I have created a library used for interfacing with Gutenberg from python code. This is the first article about GutenbergPy

Why use my library ?

Only needs lxml (pymongo only if you use mongodb)
SQLite cache build time: about 2 minutes (instead of more than one day)
SQLite cache size: about 120 mb
Mongodb cache build time: about 3 minutes (will probably be less in the future, as it’s not optimized)
Mongodb cache size: about 300 mb (instead of 2 Gb berkley db previous solution)
Fast queries on both solutions

Just try it !

If you need to use gutenberg meta information and get filtered texts for your project, fast, reliable, without overloading gutenberg servers: try GutenbergPy.
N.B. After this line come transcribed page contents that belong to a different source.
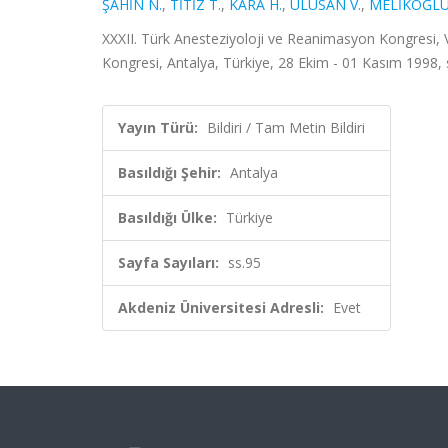
ŞAHİN N.
,
TİTİZ T.
,
KARA H.
,
ULUSAN V.
,
MELİKOĞLU
XXXII. Türk Anesteziyoloji ve Reanimasyon Kongresi,
Kongresi, Antalya, Türkiye, 28 Ekim - 01 Kasım 1998, s
Yayın Türü:
Bildiri / Tam Metin Bildiri
Basıldığı Şehir:
Antalya
Basıldığı Ülke:
Türkiye
Sayfa Sayıları:
ss.95
Akdeniz Üniversitesi Adresli:
Evet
Check the usage by reading the Github page

Install the pypi package:

        pip install gutenbergpy

Or if you are feeling adventurous you can install from source:

        git clone https://github.com/raduangelescu/gutenbergpy
        python setup.py install

Why did you do it?

I decided to continue improving artisticmachine42 quote capabilities. As I said in a [previous article]https://raduangelescu.com/post/artisticmachine42/, Started doing a simple reverse index for fast text searching -> wrote a library to help me scavenge for big-data from the gutenberg site.

Writing something like a reverse index, implies testing it on big data (in my case a lot of books). My go-to data source for my quote extraction was Gutenberg (great initiative, I am a big fan).

List of linked facts that made me do it :)

Searched the web for a good Python library for Gutenberg and found: this
Tried using the sqlite interface (great sqlite fan here :) ) after about 1 day + 1 night of running -> it still didn’t populate the cache.
Thought the sqlite cache feature was added later so it must be still in development -> used the bsd db cache -> took around 5 hours to populate (on a really good pc with a really good internet connection) and 2 GB of hdd space
I then proceeded to query all the books that are from a certain category with a certain language -> it failed.
Reported bug to developer
Read “the maintainer wanted to no longer maintain the project” -> thought it will never get fixed unless I do something about it
Downloaded the repository and started debugging -> saw nasty stuff, the cache base needed to be rewritten (in my opinion)
I decided to write my own and publish for everyone to use -> help the open source community
Wrote it -> published.
Published GutenbergPy -> maintainer of old library said he fixed the query bug :) (didn’t test it yet)

What about the other promised articles?

I had some crunch time at work so I didn’t have the time to write the other (bigger) articles on my site, but rest easy:

The gabor feature generation code is ready (writing a CUDA port). I didn’t forget, the article is coming soon :) .
The reverse index code is also ready so an article about that will also be coming soon. :)